* _TASK PROMPT_
Reproduce every entry below precisely; do not include the pictures.

----- INFORMATION SHOWN -----

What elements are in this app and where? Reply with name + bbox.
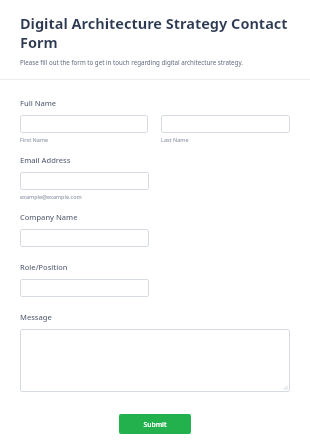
staticText: Full Name	[20, 98, 57, 108]
button[interactable]	[20, 229, 149, 247]
staticText: example@example.com	[20, 193, 82, 200]
staticText: Submit	[143, 420, 167, 429]
staticText: Company Name	[20, 212, 78, 222]
staticText: Please fill out the form to get in touch…	[20, 58, 243, 66]
staticText: Digital Architecture Strategy Contact Fo…	[20, 13, 290, 52]
button[interactable]	[20, 279, 149, 297]
button[interactable]	[161, 115, 290, 133]
button[interactable]: Submit	[119, 414, 191, 434]
button[interactable]	[20, 172, 149, 190]
staticText: Last Name	[161, 136, 189, 143]
button[interactable]	[20, 115, 148, 133]
staticText: Role/Position	[20, 262, 68, 272]
staticText: Message	[20, 312, 52, 322]
button[interactable]	[20, 329, 290, 392]
staticText: Email Address	[20, 155, 71, 165]
staticText: First Name	[20, 136, 49, 143]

-----

* _EXERCISE OUTPUT_
What elements are in this app and where? Reply with name + bbox.
staticText: Full Name	[20, 98, 57, 108]
button[interactable]	[20, 229, 149, 247]
staticText: example@example.com	[20, 193, 82, 200]
staticText: Submit	[143, 420, 167, 429]
staticText: Company Name	[20, 212, 78, 222]
staticText: Please fill out the form to get in touch…	[20, 58, 243, 66]
staticText: Digital Architecture Strategy Contact Fo…	[20, 13, 290, 52]
button[interactable]	[20, 279, 149, 297]
button[interactable]	[161, 115, 290, 133]
button[interactable]: Submit	[119, 414, 191, 434]
button[interactable]	[20, 172, 149, 190]
staticText: Last Name	[161, 136, 189, 143]
button[interactable]	[20, 115, 148, 133]
staticText: Role/Position	[20, 262, 68, 272]
staticText: Message	[20, 312, 52, 322]
button[interactable]	[20, 329, 290, 392]
staticText: Email Address	[20, 155, 71, 165]
staticText: First Name	[20, 136, 49, 143]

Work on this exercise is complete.